MATERIAL FOR THIS TASK
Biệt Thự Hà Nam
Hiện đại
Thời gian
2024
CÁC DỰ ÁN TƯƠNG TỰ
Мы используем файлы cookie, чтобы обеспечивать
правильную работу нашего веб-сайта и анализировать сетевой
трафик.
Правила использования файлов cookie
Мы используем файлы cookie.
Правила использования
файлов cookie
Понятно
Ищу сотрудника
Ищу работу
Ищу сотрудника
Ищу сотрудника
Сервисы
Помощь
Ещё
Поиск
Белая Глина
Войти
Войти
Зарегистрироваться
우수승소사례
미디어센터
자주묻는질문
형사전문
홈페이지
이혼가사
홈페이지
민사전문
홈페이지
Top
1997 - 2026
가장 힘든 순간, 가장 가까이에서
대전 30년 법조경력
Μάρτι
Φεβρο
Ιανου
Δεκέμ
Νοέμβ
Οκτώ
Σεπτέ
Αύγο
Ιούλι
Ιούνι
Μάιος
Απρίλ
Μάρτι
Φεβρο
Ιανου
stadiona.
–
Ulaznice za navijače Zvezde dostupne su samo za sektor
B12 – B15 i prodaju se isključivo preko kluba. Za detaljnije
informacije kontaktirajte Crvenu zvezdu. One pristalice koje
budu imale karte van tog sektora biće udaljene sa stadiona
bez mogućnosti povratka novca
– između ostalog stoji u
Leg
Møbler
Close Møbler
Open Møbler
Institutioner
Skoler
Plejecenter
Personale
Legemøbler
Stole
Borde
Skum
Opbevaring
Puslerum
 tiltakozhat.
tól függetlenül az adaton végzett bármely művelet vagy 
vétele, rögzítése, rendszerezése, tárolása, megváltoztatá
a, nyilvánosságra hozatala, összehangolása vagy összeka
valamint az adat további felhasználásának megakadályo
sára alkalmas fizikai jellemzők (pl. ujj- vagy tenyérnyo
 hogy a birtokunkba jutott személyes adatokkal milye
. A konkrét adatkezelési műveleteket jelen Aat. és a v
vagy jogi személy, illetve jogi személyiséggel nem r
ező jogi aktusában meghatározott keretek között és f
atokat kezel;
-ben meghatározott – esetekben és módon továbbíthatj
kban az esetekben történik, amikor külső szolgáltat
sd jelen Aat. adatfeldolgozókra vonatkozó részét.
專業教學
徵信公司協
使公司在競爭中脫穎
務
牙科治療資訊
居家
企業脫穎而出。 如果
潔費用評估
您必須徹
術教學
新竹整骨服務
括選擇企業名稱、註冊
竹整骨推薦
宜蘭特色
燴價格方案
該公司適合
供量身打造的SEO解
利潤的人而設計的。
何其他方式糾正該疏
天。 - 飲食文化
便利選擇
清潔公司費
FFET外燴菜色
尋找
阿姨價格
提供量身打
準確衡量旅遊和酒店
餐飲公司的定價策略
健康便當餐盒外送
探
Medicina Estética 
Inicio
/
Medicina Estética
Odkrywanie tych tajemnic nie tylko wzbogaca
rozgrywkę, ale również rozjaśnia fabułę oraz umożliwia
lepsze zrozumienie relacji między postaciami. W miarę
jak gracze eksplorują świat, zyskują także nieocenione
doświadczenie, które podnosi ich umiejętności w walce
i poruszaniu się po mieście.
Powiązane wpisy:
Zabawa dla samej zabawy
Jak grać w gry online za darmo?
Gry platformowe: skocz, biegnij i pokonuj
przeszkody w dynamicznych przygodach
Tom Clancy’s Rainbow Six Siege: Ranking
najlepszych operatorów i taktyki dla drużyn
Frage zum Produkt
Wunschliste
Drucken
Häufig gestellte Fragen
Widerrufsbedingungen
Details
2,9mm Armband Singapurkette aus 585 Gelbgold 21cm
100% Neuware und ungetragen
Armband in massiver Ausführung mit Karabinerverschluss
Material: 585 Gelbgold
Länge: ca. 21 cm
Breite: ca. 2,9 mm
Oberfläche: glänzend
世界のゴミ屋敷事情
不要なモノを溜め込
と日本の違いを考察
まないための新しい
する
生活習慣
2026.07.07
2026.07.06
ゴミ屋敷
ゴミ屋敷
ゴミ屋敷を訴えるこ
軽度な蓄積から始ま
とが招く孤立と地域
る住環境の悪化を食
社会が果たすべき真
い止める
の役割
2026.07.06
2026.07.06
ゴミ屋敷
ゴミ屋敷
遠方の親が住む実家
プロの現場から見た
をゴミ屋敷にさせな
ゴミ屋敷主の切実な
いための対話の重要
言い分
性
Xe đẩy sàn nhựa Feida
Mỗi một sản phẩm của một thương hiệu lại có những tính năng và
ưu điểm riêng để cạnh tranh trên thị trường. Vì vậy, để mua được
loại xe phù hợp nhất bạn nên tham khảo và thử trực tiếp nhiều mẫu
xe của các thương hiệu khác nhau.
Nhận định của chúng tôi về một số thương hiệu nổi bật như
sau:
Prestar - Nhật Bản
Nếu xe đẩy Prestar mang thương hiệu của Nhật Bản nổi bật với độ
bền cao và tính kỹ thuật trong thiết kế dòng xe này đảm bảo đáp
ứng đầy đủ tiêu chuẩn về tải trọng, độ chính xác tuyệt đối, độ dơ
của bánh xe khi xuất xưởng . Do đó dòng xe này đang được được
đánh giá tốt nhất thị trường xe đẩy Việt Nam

HOW TO COMPLETE THIS TASK
Give back all of the data above without any alteration.

RESPONSE AREA
Biệt Thự Hà Nam
Hiện đại
Thời gian
2024
CÁC DỰ ÁN TƯƠNG TỰ
Мы используем файлы cookie, чтобы обеспечивать
правильную работу нашего веб-сайта и анализировать сетевой
трафик.
Правила использования файлов cookie
Мы используем файлы cookie.
Правила использования
файлов cookie
Понятно
Ищу сотрудника
Ищу работу
Ищу сотрудника
Ищу сотрудника
Сервисы
Помощь
Ещё
Поиск
Белая Глина
Войти
Войти
Зарегистрироваться
우수승소사례
미디어센터
자주묻는질문
형사전문
홈페이지
이혼가사
홈페이지
민사전문
홈페이지
Top
1997 - 2026
가장 힘든 순간, 가장 가까이에서
대전 30년 법조경력
Μάρτι
Φεβρο
Ιανου
Δεκέμ
Νοέμβ
Οκτώ
Σεπτέ
Αύγο
Ιούλι
Ιούνι
Μάιος
Απρίλ
Μάρτι
Φεβρο
Ιανου
stadiona.
–
Ulaznice za navijače Zvezde dostupne su samo za sektor
B12 – B15 i prodaju se isključivo preko kluba. Za detaljnije
informacije kontaktirajte Crvenu zvezdu. One pristalice koje
budu imale karte van tog sektora biće udaljene sa stadiona
bez mogućnosti povratka novca
– između ostalog stoji u
Leg
Møbler
Close Møbler
Open Møbler
Institutioner
Skoler
Plejecenter
Personale
Legemøbler
Stole
Borde
Skum
Opbevaring
Puslerum
 tiltakozhat.
tól függetlenül az adaton végzett bármely művelet vagy 
vétele, rögzítése, rendszerezése, tárolása, megváltoztatá
a, nyilvánosságra hozatala, összehangolása vagy összeka
valamint az adat további felhasználásának megakadályo
sára alkalmas fizikai jellemzők (pl. ujj- vagy tenyérnyo
 hogy a birtokunkba jutott személyes adatokkal milye
. A konkrét adatkezelési műveleteket jelen Aat. és a v
vagy jogi személy, illetve jogi személyiséggel nem r
ező jogi aktusában meghatározott keretek között és f
atokat kezel;
-ben meghatározott – esetekben és módon továbbíthatj
kban az esetekben történik, amikor külső szolgáltat
sd jelen Aat. adatfeldolgozókra vonatkozó részét.
專業教學
徵信公司協
使公司在競爭中脫穎
務
牙科治療資訊
居家
企業脫穎而出。 如果
潔費用評估
您必須徹
術教學
新竹整骨服務
括選擇企業名稱、註冊
竹整骨推薦
宜蘭特色
燴價格方案
該公司適合
供量身打造的SEO解
利潤的人而設計的。
何其他方式糾正該疏
天。 - 飲食文化
便利選擇
清潔公司費
FFET外燴菜色
尋找
阿姨價格
提供量身打
準確衡量旅遊和酒店
餐飲公司的定價策略
健康便當餐盒外送
探
Medicina Estética 
Inicio
/
Medicina Estética
Odkrywanie tych tajemnic nie tylko wzbogaca
rozgrywkę, ale również rozjaśnia fabułę oraz umożliwia
lepsze zrozumienie relacji między postaciami. W miarę
jak gracze eksplorują świat, zyskują także nieocenione
doświadczenie, które podnosi ich umiejętności w walce
i poruszaniu się po mieście.
Powiązane wpisy:
Zabawa dla samej zabawy
Jak grać w gry online za darmo?
Gry platformowe: skocz, biegnij i pokonuj
przeszkody w dynamicznych przygodach
Tom Clancy’s Rainbow Six Siege: Ranking
najlepszych operatorów i taktyki dla drużyn
Frage zum Produkt
Wunschliste
Drucken
Häufig gestellte Fragen
Widerrufsbedingungen
Details
2,9mm Armband Singapurkette aus 585 Gelbgold 21cm
100% Neuware und ungetragen
Armband in massiver Ausführung mit Karabinerverschluss
Material: 585 Gelbgold
Länge: ca. 21 cm
Breite: ca. 2,9 mm
Oberfläche: glänzend
世界のゴミ屋敷事情
不要なモノを溜め込
と日本の違いを考察
まないための新しい
する
生活習慣
2026.07.07
2026.07.06
ゴミ屋敷
ゴミ屋敷
ゴミ屋敷を訴えるこ
軽度な蓄積から始ま
とが招く孤立と地域
る住環境の悪化を食
社会が果たすべき真
い止める
の役割
2026.07.06
2026.07.06
ゴミ屋敷
ゴミ屋敷
遠方の親が住む実家
プロの現場から見た
をゴミ屋敷にさせな
ゴミ屋敷主の切実な
いための対話の重要
言い分
性
Xe đẩy sàn nhựa Feida
Mỗi một sản phẩm của một thương hiệu lại có những tính năng và
ưu điểm riêng để cạnh tranh trên thị trường. Vì vậy, để mua được
loại xe phù hợp nhất bạn nên tham khảo và thử trực tiếp nhiều mẫu
xe của các thương hiệu khác nhau.
Nhận định của chúng tôi về một số thương hiệu nổi bật như
sau:
Prestar - Nhật Bản
Nếu xe đẩy Prestar mang thương hiệu của Nhật Bản nổi bật với độ
bền cao và tính kỹ thuật trong thiết kế dòng xe này đảm bảo đáp
ứng đầy đủ tiêu chuẩn về tải trọng, độ chính xác tuyệt đối, độ dơ
của bánh xe khi xuất xưởng . Do đó dòng xe này đang được được
đánh giá tốt nhất thị trường xe đẩy Việt Nam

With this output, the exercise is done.